In the 1970s, gay Jewish activist Harvey Milk made an impassioned plea to his LGBTQ community, urging those who hadn’t already to “come out,” to disclose their queer identities to their loved ones:
Gay brothers and sisters, you must come out. Come out to your parents. I know that it is hard and will hurt them, but think about how they will hurt you in the voting booth! Come out to your relatives. Come out to your friends, if indeed they are your friends. Come out to your neighbors, to your fellow workers, to the people who work where you eat and shop. Come out only to the people you know, and who know you, not to anyone else. But once and for all, break down the myths. Destroy the lies and distortions. For your sake. For their sake.
The power of coming out, Milk claimed, was to put a face to the ambiguous “homosexual menace” so many politicians and voting citizens were afraid of. To allow homophobes to recognize how the people within their own social circles, i.e. their doctors, their teachers, their children, were real living people whose lives were affected by the queerphobic policies they voted for.
I think of Queen Esther, for whom “coming out” as Jewish to her husband was a way of protecting her Jewish community — to let her husband, King Ahasuerus, know who exactly it was that Haman was targeting.
For Milk and Esther, visibility is power and activism. A stance against fading quietly into the background of a straight, non-Jewish mainstream. A way to honor one’s heritage and personal identities.
Yet, as Hanukkah approaches, one of the most visibly Jewish holidays in American culture, I am torn between my desire to be visible and my desire to be safe.
And I know I am not the only one.
How many of us would raise their hand if asked if we’ve ever hidden the symbols of our faith, tucking away our kippahs after temple or tucking our Magen David jewelry under our clothes, out of sight, out of mind? How many of us have hesitated when someone asks us if we are Jewish, not knowing if the one asking is friend or foe? Or the loving straight family members who ask us when we’re going to get a boyfriend/girlfriend, the curl of sadness in our stomachs knowing that if we say the truth, we would potentially disappoint them?
I consider Hanukkah to be a beautiful holiday, a warm spot during a cold year. It is a holiday marked in memories and favorite pop culture moments, from watching the “Rugrats” Hanukkah special as a kid to seeing animated shows today honor the holiday. It is a quiet moment when I sit with my grandmother and sister as we try to find the right prayer to read off our phones, bringing the lighter to the wax candle, honoring another year passed, along with delicious sufganiyot.
Yet just as my grandmother hesitates to put a mezuzah on the threshold of her front door, she hesitates to put a menorah in the front window, fearing the less than friendly attention it would draw to our home.
While there are no easy answers I can offer for this type of situation, I hope to those struggling with visibility in regards to their Jewishness and/or queerness know that it is OK. You can be fearful of being visible and still feel proud.
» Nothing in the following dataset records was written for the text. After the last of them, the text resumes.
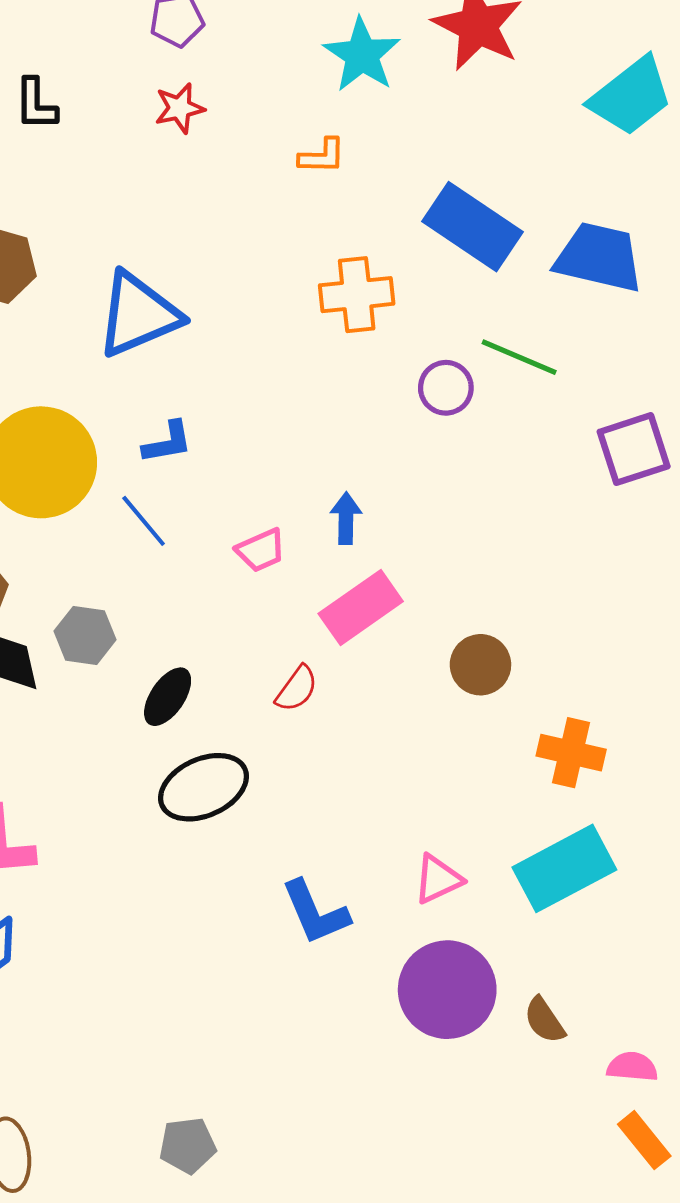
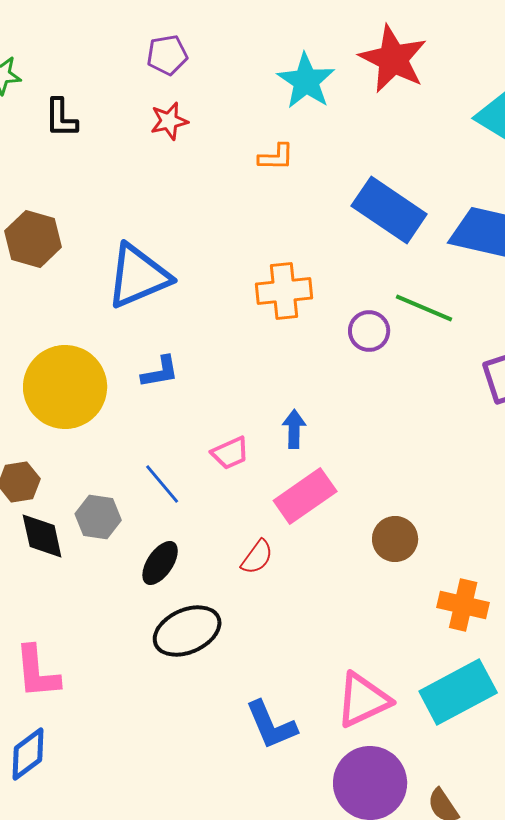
orange cross: (357, 295) -> (284, 291), moved
blue line: (144, 521) -> (162, 484), moved
pink triangle: (438, 879) -> (363, 700), size x1.5

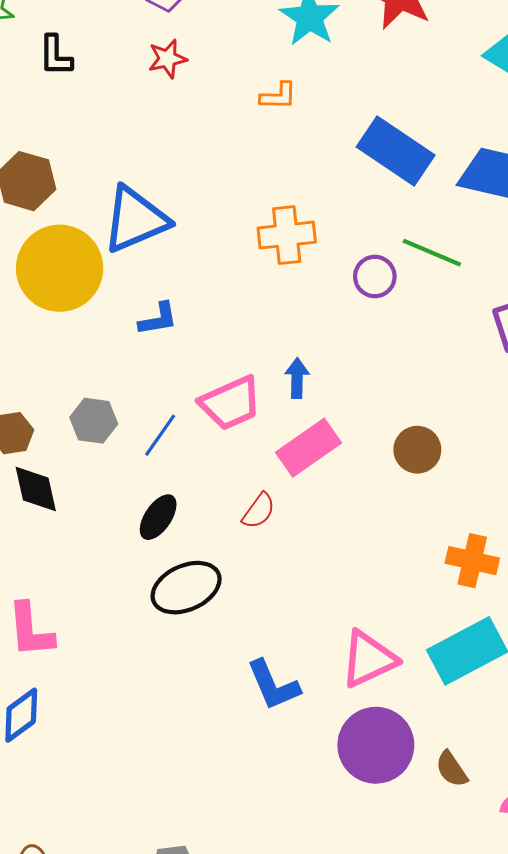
yellow circle: (65, 387) -> (60, 268), moved
pink trapezoid: (230, 453) -> (231, 403), size x1.6
blue line: (162, 484) -> (160, 435), turned 75
gray hexagon: (98, 517) -> (94, 421), moved
brown circle: (395, 539) -> (417, 450), moved

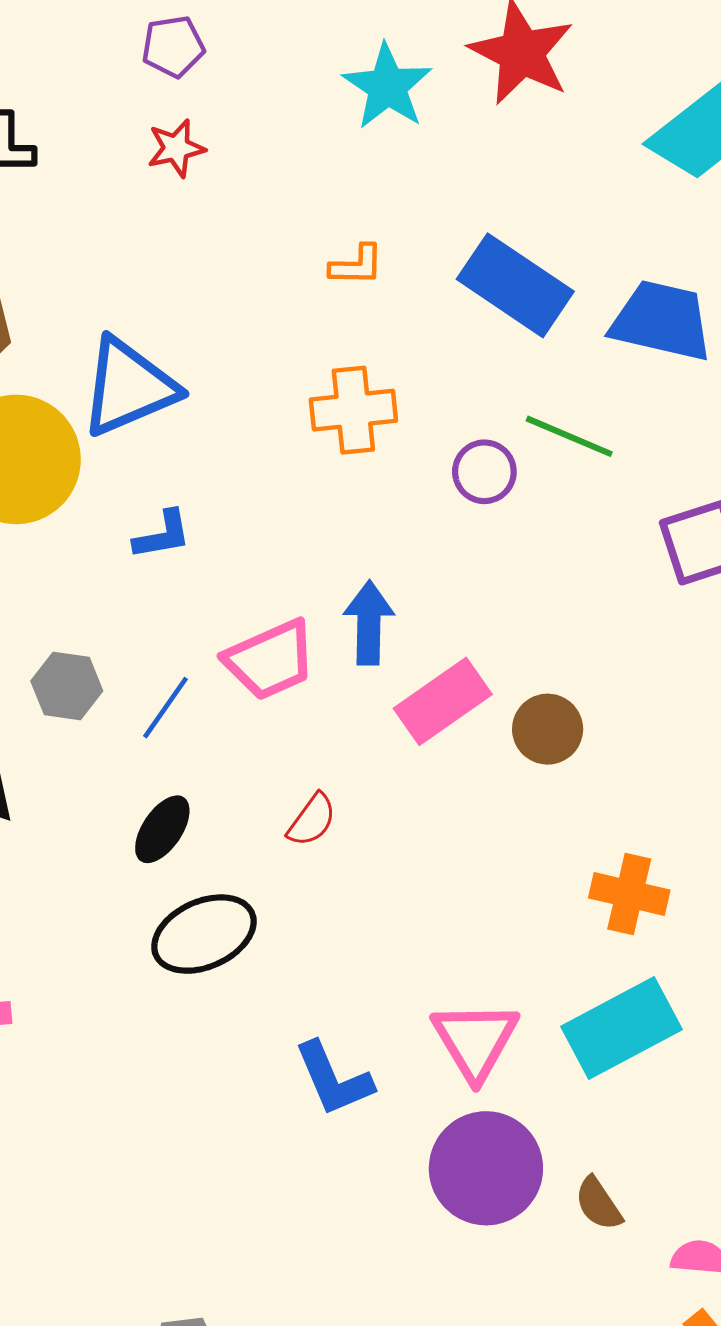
orange L-shape: (278, 96) -> (357, 265), moved
blue arrow: (297, 378) -> (369, 623), size x1.4
pink rectangle: (308, 448) -> (443, 701), moved
pink triangle: (369, 659) -> (475, 1040), turned -36

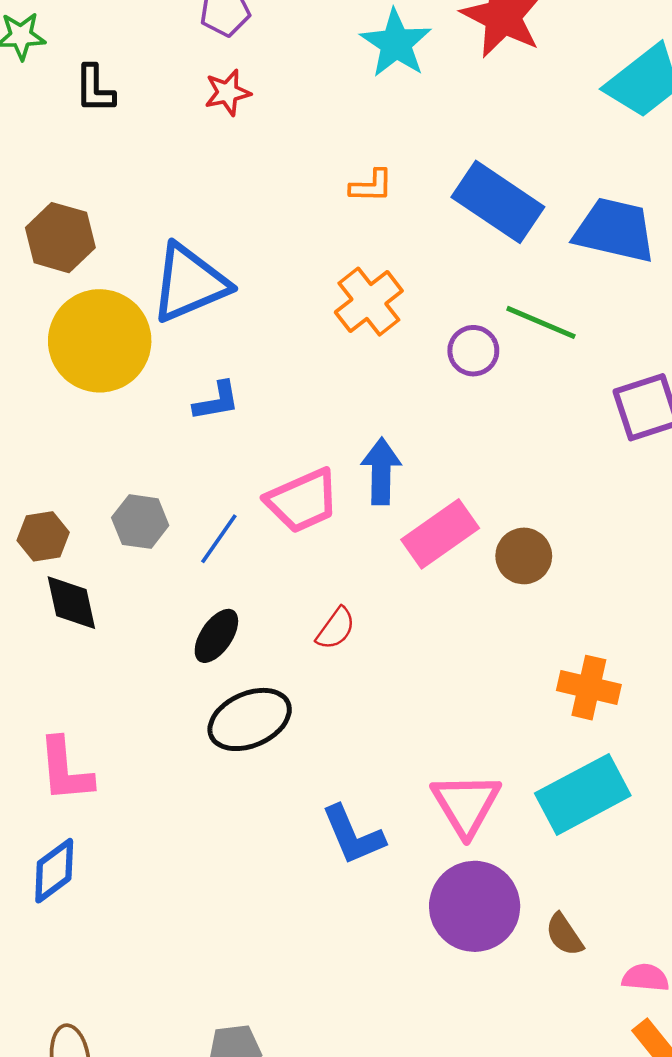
orange cross: (353, 410) -> (369, 302), turned -32

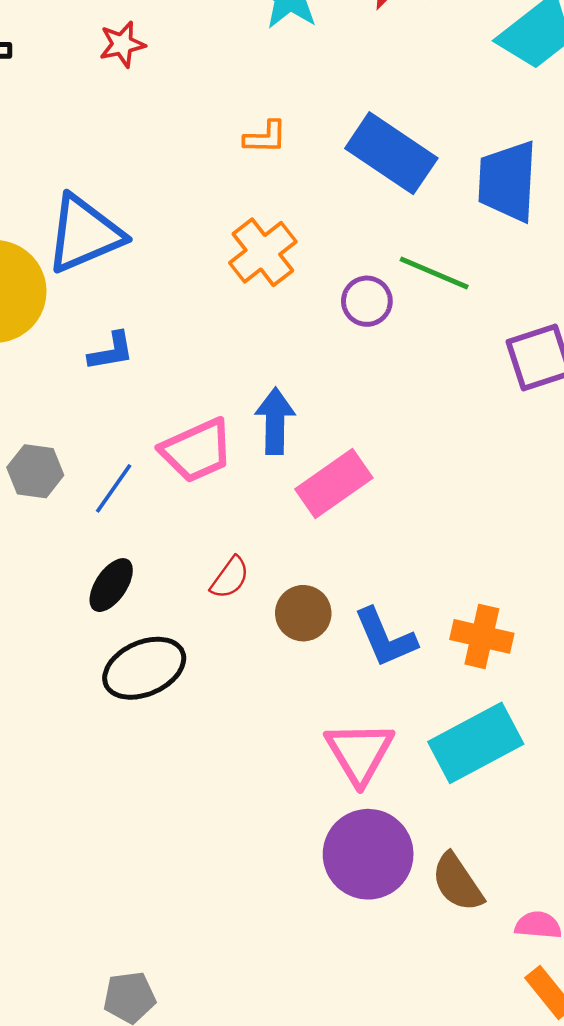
blue trapezoid: (615, 230) -> (508, 181), turned -100
brown circle: (524, 556) -> (303, 613), moved
blue L-shape: (353, 835) -> (385, 638), moved
brown semicircle: (564, 935) -> (457, 882), size x1.4

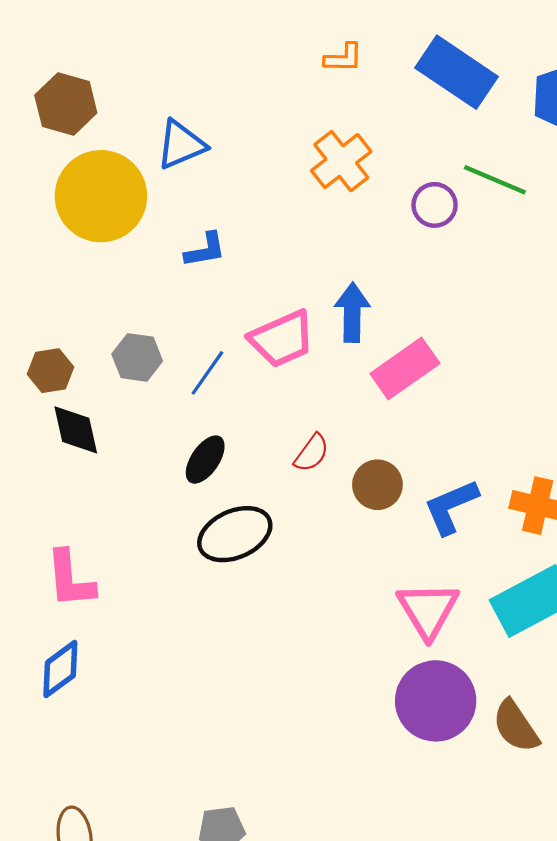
blue triangle: (84, 234) -> (181, 145), size x0.7
blue L-shape: (385, 638) -> (451, 507), turned 90

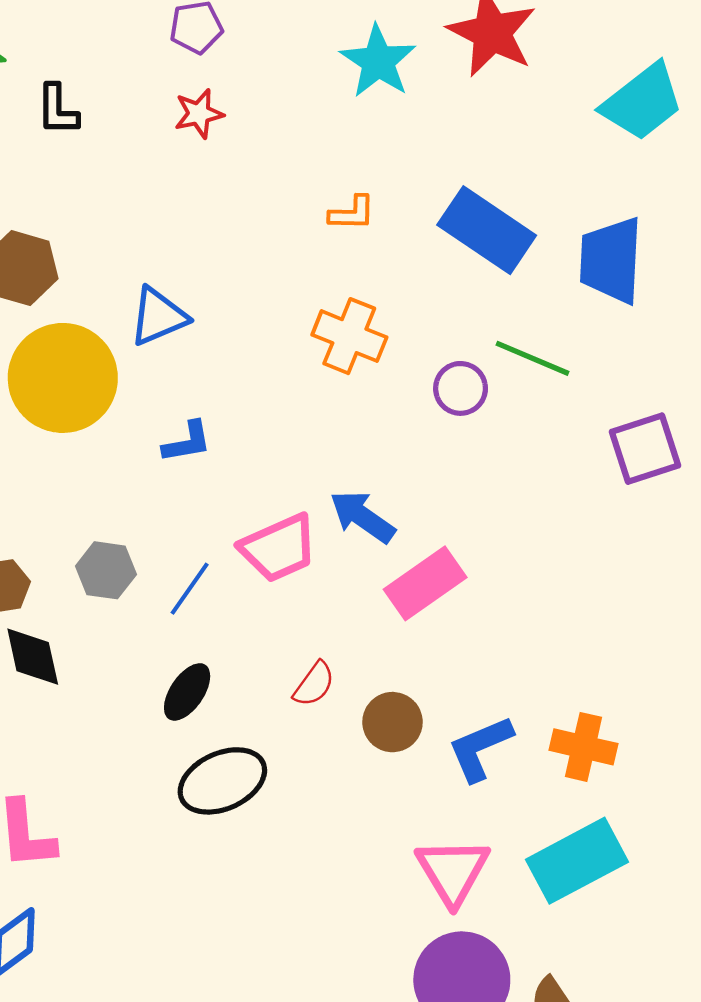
orange cross: (341, 161) -> (349, 336), turned -30
blue arrow: (352, 312) -> (362, 517), turned -56

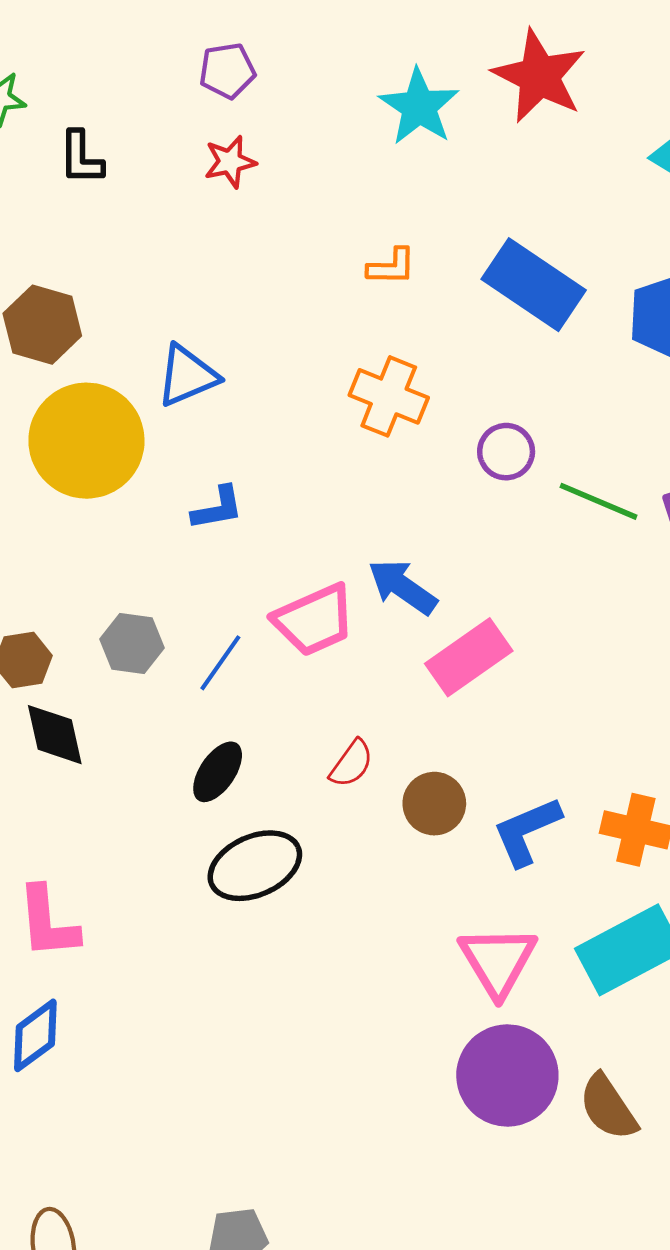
green line: (532, 358) -> (599, 501), moved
We are trying to survive the best way we can in a hostile world, and can celebrate our identities in ways that feel safe and reassuring.
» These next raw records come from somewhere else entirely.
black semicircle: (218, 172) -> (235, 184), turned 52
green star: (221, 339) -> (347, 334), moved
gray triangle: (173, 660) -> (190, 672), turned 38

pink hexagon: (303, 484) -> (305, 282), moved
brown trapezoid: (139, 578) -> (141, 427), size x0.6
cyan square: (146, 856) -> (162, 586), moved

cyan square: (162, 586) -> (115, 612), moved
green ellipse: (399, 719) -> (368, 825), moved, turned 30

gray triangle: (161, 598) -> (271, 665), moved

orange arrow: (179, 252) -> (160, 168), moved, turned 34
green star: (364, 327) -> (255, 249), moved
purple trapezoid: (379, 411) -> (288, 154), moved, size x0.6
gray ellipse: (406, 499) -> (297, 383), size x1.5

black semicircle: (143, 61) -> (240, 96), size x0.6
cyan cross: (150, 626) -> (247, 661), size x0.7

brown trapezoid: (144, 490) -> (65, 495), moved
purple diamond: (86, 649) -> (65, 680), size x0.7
If you wish to avoid putting a menorah in your front window, then light one in the center of your home, just as you would cradle a child in your arms, tucking them away from the darkness.
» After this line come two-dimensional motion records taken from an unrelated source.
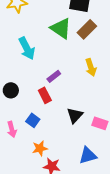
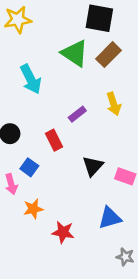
purple rectangle: (54, 76) -> (77, 114), moved
blue square: (33, 120) -> (29, 167), moved
orange star: (40, 148) -> (33, 209), moved

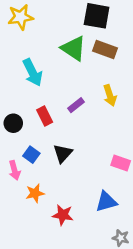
brown rectangle: (108, 55) -> (105, 50), turned 65
red rectangle: (54, 140) -> (45, 116), moved
black triangle: (93, 166) -> (63, 153), moved

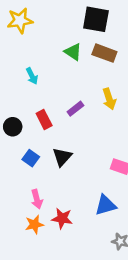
green triangle: (74, 48) -> (73, 52), size x0.7
cyan arrow: (33, 73) -> (32, 76), size x0.6
pink arrow: (14, 170) -> (37, 199), moved
orange star: (35, 193) -> (34, 224), moved

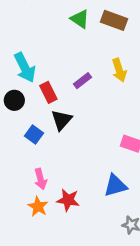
cyan arrow: (32, 76) -> (25, 68), moved, size x1.6
black triangle: (62, 157) -> (62, 120), moved
orange star: (34, 224) -> (38, 207), turned -30

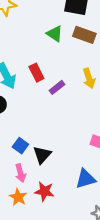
red rectangle: (48, 92) -> (36, 73), moved
black triangle: (62, 120) -> (42, 155), moved
blue square: (34, 134) -> (20, 146), moved

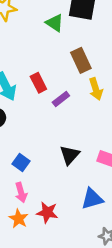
green triangle: (55, 34) -> (55, 23), moved
brown rectangle: (84, 35) -> (81, 60), moved, turned 45
black triangle: (42, 155) -> (70, 155), moved

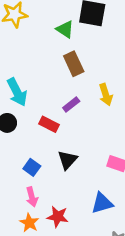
brown rectangle: (81, 60) -> (74, 64), moved
red rectangle: (38, 83) -> (49, 124), moved, turned -36
black triangle: (70, 155) -> (68, 160), moved

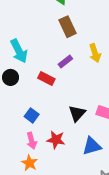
black triangle: (68, 160) -> (77, 113), moved
red star: (58, 217) -> (56, 140), moved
Performs random acts of kindness for others, as it is a mitzvah to be kind in a cruel world.
And perhaps, most importantly, be kind to yourself. Know that who you are is valid, and deserving of love, respect and safety. Know that even when you feel you have to tone down certain parts of yourself to feel safe, you are not hiding from yourself, only from others that would wish to do you harm.
Let’s hope that one day, we can all let our true lights shine brightly without fear.